Dazu kommt, dass einige Quellen echte Brocken sind. Sie sind lang, sperrig und schwierige zu verstehen. In solchen Fällen kannst du ein Exzerpt schreiben, um die Texte systematisch auseinanderzunehmen und ihnen die Informationen, Textstellen und Argumente zu entziehen, die du für deine wissenschaftliche Arbeit brauchst.

In diesem Artikel bekommst du deshalb eine Schritt-für-Schritt-Anleitung zum Exzerpt schreiben. Außerdem habe ich eine Tabellen-Vorlage für dich, mit der du sofort loslegen kannst. Danach wirst du einen viel besseren Überblick über die Literatur gewinnen und wirst keine Probleme haben, in die Textproduktion für deine wissenschaftliche Arbeit einsteigen.

Was ist ein Exzerpt?

Die Begriffsbezeichnung des Exzerpts stammt aus dem Lateinischen und bedeutet „Auszug“. Im übertragenden Sinne ziehst du also alle für dich wichtigen Informationen aus dem Text, den du exzerpieren möchtest.

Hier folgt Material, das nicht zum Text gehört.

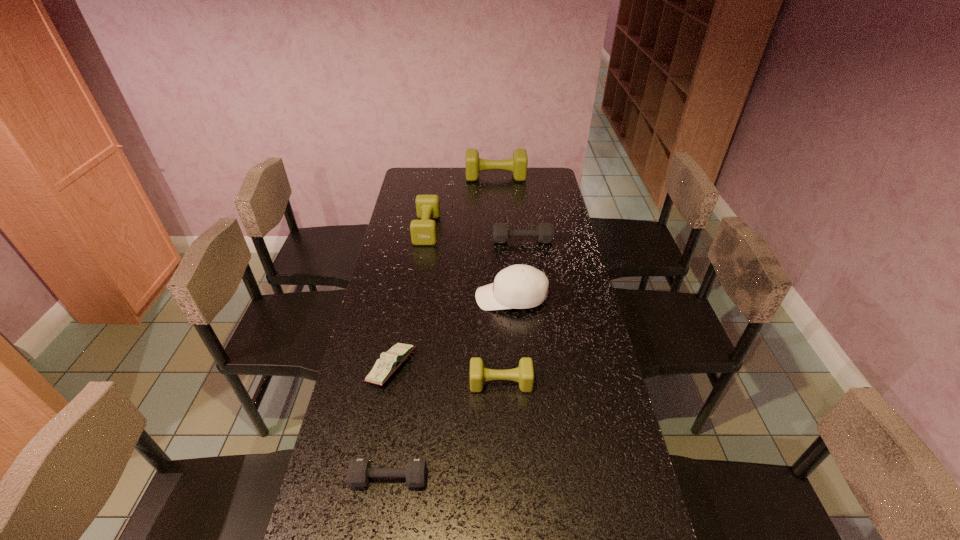 I want to click on the farthest object, so click(518, 164).

The width and height of the screenshot is (960, 540). What are the coordinates of `the farthest dumbbell` in the screenshot? It's located at (518, 164).

You are a GUI agent. You are given a task and a screenshot of the screen. Output one action in this format:
    pyautogui.click(x=<x>, y=<y>)
    Task: Click on the white baseball cap
    The image size is (960, 540).
    Given the screenshot: What is the action you would take?
    point(519,286)

Where is `the fourth farthest object`? Image resolution: width=960 pixels, height=540 pixels. the fourth farthest object is located at coordinates (519, 286).

I want to click on the second nearest olive dumbbell, so click(x=423, y=232).

Locate an element on the screen. the second biggest olive dumbbell is located at coordinates (423, 232).

The width and height of the screenshot is (960, 540). What are the coordinates of `the right gray dumbbell` in the screenshot? It's located at (545, 233).

Locate an element on the screen. This screenshot has width=960, height=540. the farther gray dumbbell is located at coordinates (545, 233).

Identify the location of the second nearest dumbbell. The width and height of the screenshot is (960, 540). 524,374.

Where is `the nearest olive dumbbell`? the nearest olive dumbbell is located at coordinates (524, 374). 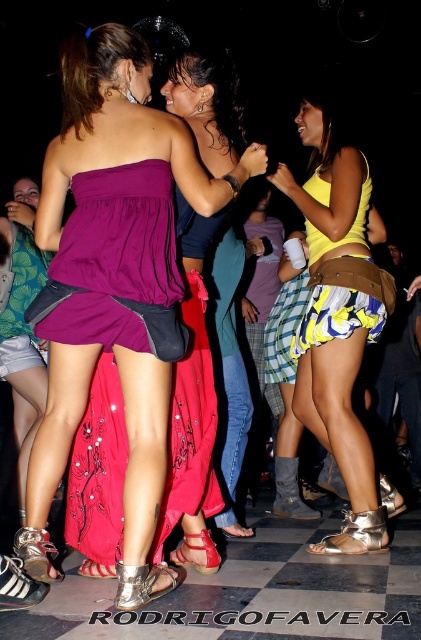 You are a photographer positioned at the origin point of the coordinate system. You want to capture a photo of the purple satin dress at center. What are the coordinates where you should aim your camera?

The coordinates to aim your camera are at point (117, 266) to capture the purple satin dress at center.

You are a photographer at the nightclub and want to capture a photo of both the purple satin dress at center and the shiny purple dress at center. Which dress should you focus on first to ensure it appears sharp in the photo?

The purple satin dress at center is closer to the viewer than the shiny purple dress at center, so you should focus on the purple satin dress at center first to ensure it appears sharp in the photo. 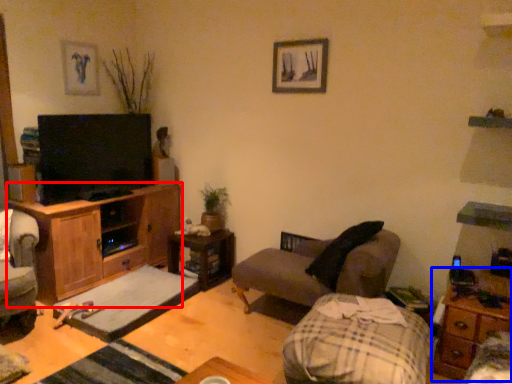 Question: Which object appears farthest to the camera in this image, cabinetry (highlighted by a red box) or nightstand (highlighted by a blue box)?

Choices:
 (A) cabinetry
 (B) nightstand

Answer: (A) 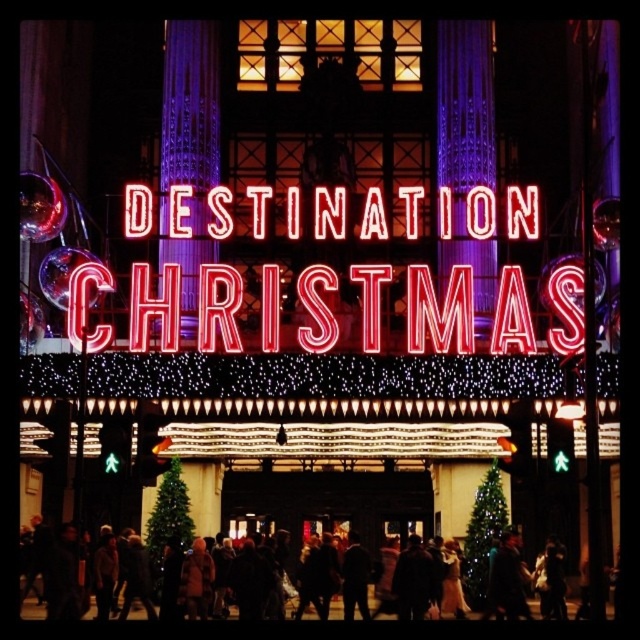 Question: Does dark brown leather jacket at center have a larger size compared to dark brown coat at lower center?

Choices:
 (A) yes
 (B) no

Answer: (B)

Question: Can you confirm if dark brown leather jacket at center is thinner than dark brown coat at lower center?

Choices:
 (A) yes
 (B) no

Answer: (A)

Question: Which point is closer to the camera taking this photo?

Choices:
 (A) (284, 586)
 (B) (484, 570)
 (C) (499, 616)

Answer: (C)

Question: Estimate the real-world distances between objects in this image. Which object is farther from the neon sign at center?

Choices:
 (A) dark brown coat at lower center
 (B) dark brown leather jacket at center

Answer: (B)

Question: Can you confirm if neon sign at center is positioned to the left of dark brown leather jacket at center?

Choices:
 (A) no
 (B) yes

Answer: (B)

Question: Which of the following is the closest to the observer?

Choices:
 (A) (516, 268)
 (B) (339, 534)

Answer: (A) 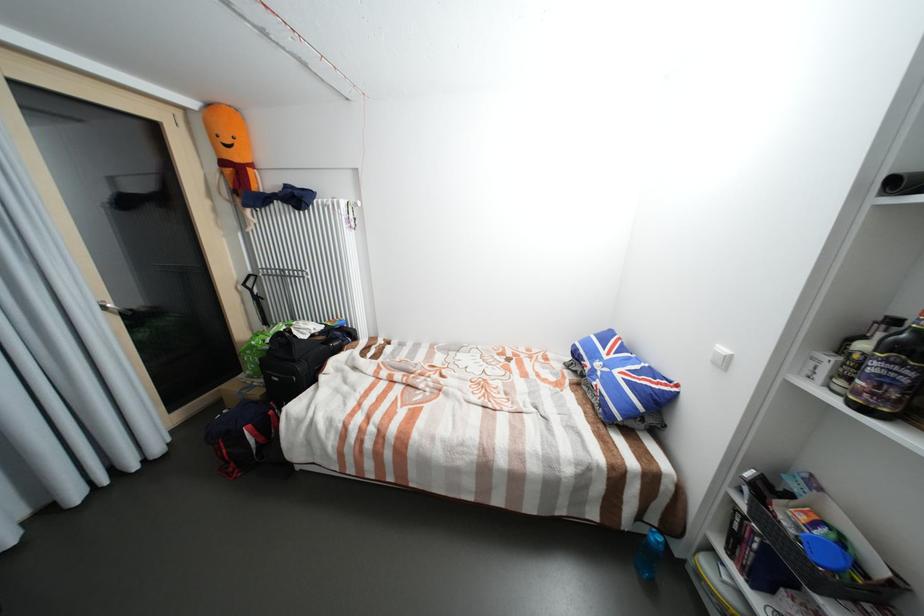 Find the location of a particular element. This screenshot has height=616, width=924. white light switch is located at coordinates (721, 357). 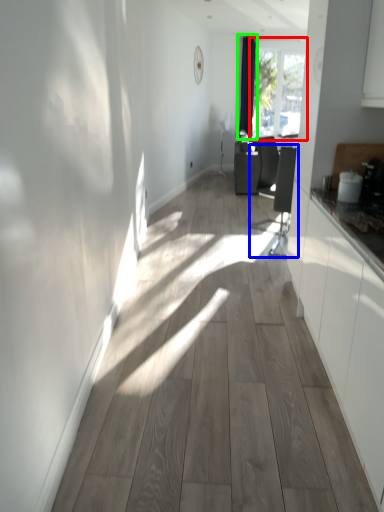 Question: Considering the real-world distances, which object is closest to window (highlighted by a red box)? swivel chair (highlighted by a blue box) or curtain (highlighted by a green box).

Choices:
 (A) swivel chair
 (B) curtain

Answer: (B)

Ein Exzerpt muss sich jedoch nicht nur auf Informationen beschränken. Je nach dem was deine Absicht ist, kannst du auch Argumentationsmuster, bestimmte sprachliche Eigenheiten oder andere Elemente, nach denen du auf der Suche bist, exzerpieren.

Das Ziel ist immer die systematische Vereinfachung und Zusammenfassung des Originaltextes.

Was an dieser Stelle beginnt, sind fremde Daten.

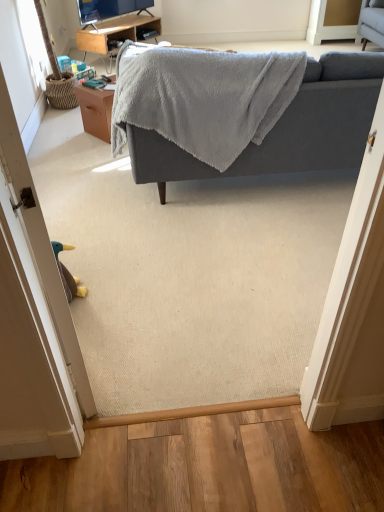 This screenshot has width=384, height=512. What do you see at coordinates (328, 26) in the screenshot? I see `white glossy screen door at upper right` at bounding box center [328, 26].

From the picture: In order to face white glossy screen door at upper right, should I rotate leftwards or rightwards?

Rotate your view right by about 19.522°.

The width and height of the screenshot is (384, 512). Describe the element at coordinates (34, 323) in the screenshot. I see `brown fabric door at lower left` at that location.

At what (x,y) coordinates should I click in order to perform the action: click on brown fabric door at lower left. Please return your answer as a coordinate pair (x, y). Looking at the image, I should click on (34, 323).

Measure the distance between gray soft fabric couch at upper center and camera.

The distance of gray soft fabric couch at upper center from camera is 2.13 meters.

Image resolution: width=384 pixels, height=512 pixels. What do you see at coordinates (96, 111) in the screenshot?
I see `brown wood table at center` at bounding box center [96, 111].

This screenshot has width=384, height=512. In order to click on white glossy screen door at upper right in this screenshot , I will do `click(328, 26)`.

Is woodendesk at upper center behind gray soft fabric couch at upper center?

Yes, it is behind gray soft fabric couch at upper center.

Is woodendesk at upper center with gray soft fabric couch at upper center?

No, woodendesk at upper center is not with gray soft fabric couch at upper center.

Does point (79, 34) appear closer or farther from the camera than point (319, 68)?

Clearly, point (79, 34) is more distant from the camera than point (319, 68).

From the image's perspective, is woodendesk at upper center positioned above or below gray soft fabric couch at upper center?

Clearly, from the image's perspective, woodendesk at upper center is above gray soft fabric couch at upper center.

Considering the positions of objects brown wood table at center and white glossy screen door at upper right in the image provided, who is behind, brown wood table at center or white glossy screen door at upper right?

white glossy screen door at upper right is further away from the camera.

From a real-world perspective, is brown wood table at center positioned above or below white glossy screen door at upper right?

Clearly, from a real-world perspective, brown wood table at center is below white glossy screen door at upper right.

From the image's perspective, would you say brown wood table at center is shown under white glossy screen door at upper right?

Yes, from the image's perspective, brown wood table at center is beneath white glossy screen door at upper right.

Where is `table that appears below the white glossy screen door at upper right (from a real-world perspective)`? This screenshot has height=512, width=384. table that appears below the white glossy screen door at upper right (from a real-world perspective) is located at coordinates (96, 111).

Which of these two, woodendesk at upper center or white glossy screen door at upper right, stands shorter?

woodendesk at upper center is shorter.

Which object is further away from the camera taking this photo, woodendesk at upper center or white glossy screen door at upper right?

white glossy screen door at upper right is behind.

In the scene shown: Is woodendesk at upper center wider or thinner than white glossy screen door at upper right?

In the image, woodendesk at upper center appears to be wider than white glossy screen door at upper right.

From a real-world perspective, relative to gray soft fabric couch at upper center, is brown wood table at center vertically above or below?

In terms of real-world spatial position, brown wood table at center is below gray soft fabric couch at upper center.

Which of these two, brown wood table at center or gray soft fabric couch at upper center, is thinner?

brown wood table at center is thinner.

Looking at this image, can we say brown wood table at center lies outside gray soft fabric couch at upper center?

brown wood table at center lies outside gray soft fabric couch at upper center's area.

From the image's perspective, would you say white glossy screen door at upper right is positioned over gray soft fabric couch at upper center?

Correct, white glossy screen door at upper right appears higher than gray soft fabric couch at upper center in the image.

Which point is more forward, (309, 28) or (140, 181)?

The point (140, 181) is in front.

Can you confirm if white glossy screen door at upper right is taller than gray soft fabric couch at upper center?

Incorrect, the height of white glossy screen door at upper right is not larger of that of gray soft fabric couch at upper center.

The width and height of the screenshot is (384, 512). Find the location of `screen door above the gray soft fabric couch at upper center (from the image's perspective)`. screen door above the gray soft fabric couch at upper center (from the image's perspective) is located at coordinates (328, 26).

Is brown fabric door at lower left not close to gray soft fabric couch at upper center?

Yes.

In the scene shown: Between brown fabric door at lower left and gray soft fabric couch at upper center, which one has larger size?

gray soft fabric couch at upper center is bigger.

Is brown fabric door at lower left completely or partially outside of gray soft fabric couch at upper center?

Yes.

Are gray soft fabric couch at upper center and white glossy screen door at upper right beside each other?

No, gray soft fabric couch at upper center is not next to white glossy screen door at upper right.

Is the depth of gray soft fabric couch at upper center greater than that of white glossy screen door at upper right?

No, gray soft fabric couch at upper center is closer to the viewer.

Can you confirm if gray soft fabric couch at upper center is positioned to the right of white glossy screen door at upper right?

Incorrect, gray soft fabric couch at upper center is not on the right side of white glossy screen door at upper right.

Which is behind, point (304, 115) or point (354, 36)?

Positioned behind is point (354, 36).

Find the location of a particular element. The image size is (384, 512). studio couch above the woodendesk at upper center (from a real-world perspective) is located at coordinates 284,129.

Where is `screen door located behind the brown wood table at center`? The height and width of the screenshot is (512, 384). screen door located behind the brown wood table at center is located at coordinates (328, 26).

Considering their positions, is woodendesk at upper center positioned further to gray soft fabric couch at upper center than brown fabric door at lower left?

woodendesk at upper center lies further to gray soft fabric couch at upper center than the other object.

Considering their positions, is white glossy screen door at upper right positioned further to gray soft fabric couch at upper center than woodendesk at upper center?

Exzerpte schreiben kannst du von Sachtexten, Zeitungsartikeln und dem Twitter Feed von Donald Trump. In der Regel wird diese Technik jedoch im Kontext von wissenschaftlicher Literatur angewendet. Aus diesem Grund werden wir uns im folgenden Tutorial an dieses Beispiel halten.

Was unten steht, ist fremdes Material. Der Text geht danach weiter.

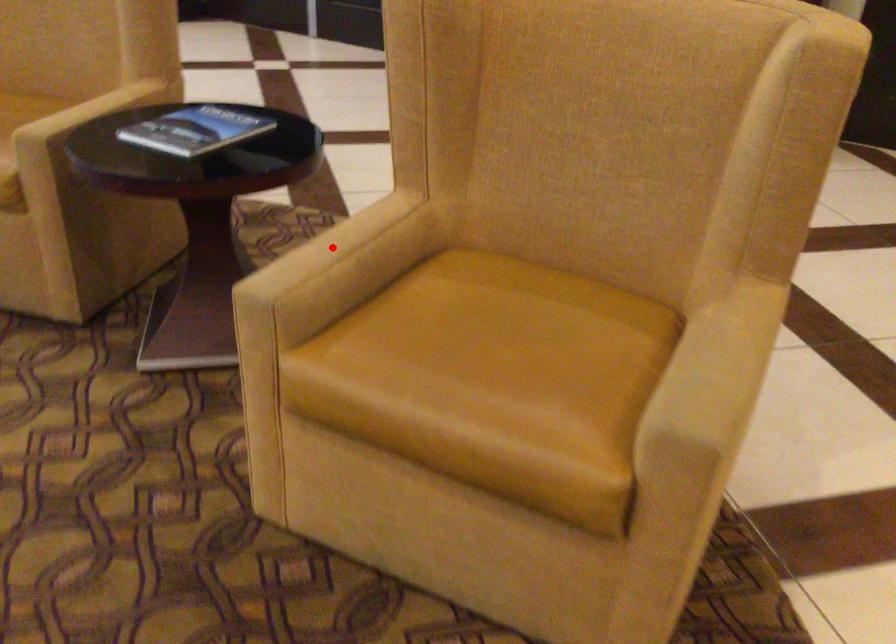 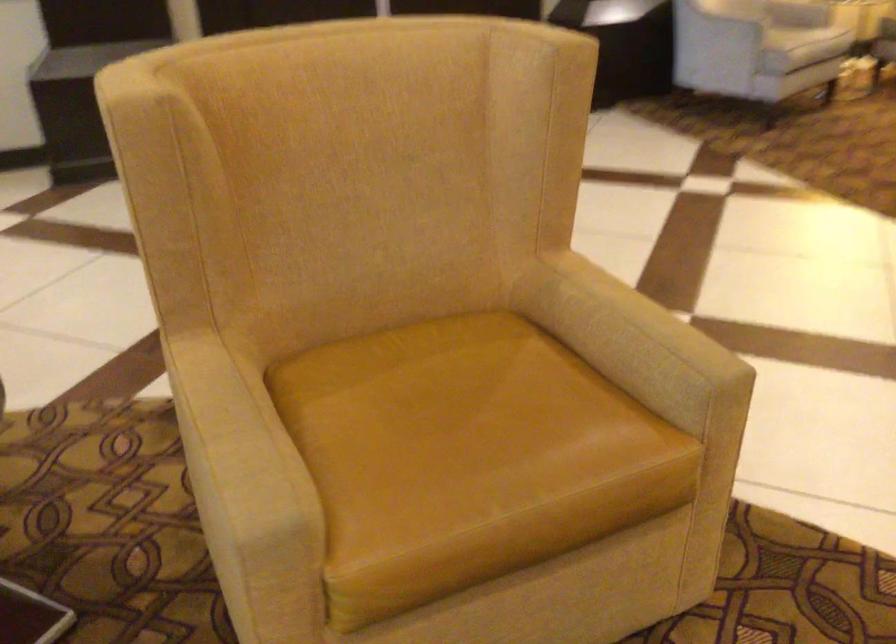 Find the pixel in the second image that matches the highlighted location in the first image.

(235, 435)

Warum solltest du überhaupt ein Exzerpt schreiben?

Das Schreiben eines Exzerpts hat aus meiner Sicht drei Vorteile.

Übersicht #1

Exzerpierst du die zentralen Texte, die deiner wissenschaftlichen Arbeit zugrunde liegen, kannst du einen abstrakten Blick auf die Arbeiten werfen. Du weißt, welche Unterschiede zwischen AutorInnen bestehen, wie sich Ansichten und Definitionen unterscheiden. Du kannst die Originalquellen gegenüberstellen und kontrastieren und besser argumentieren.

Besonders beim Schreiben eines Literatur-Reviews kann dir eine Auswahl an Exzerpten die nötige Tiefe geben, die du brauchst um es herausragend zu machen. Oftmals kratzt ein Literatur-Review nur an der Oberfläche. Deskriptiv werden hier die Quellen aus der Recherche aneinandergereiht und deren Hauptaussagen wiedergegeben.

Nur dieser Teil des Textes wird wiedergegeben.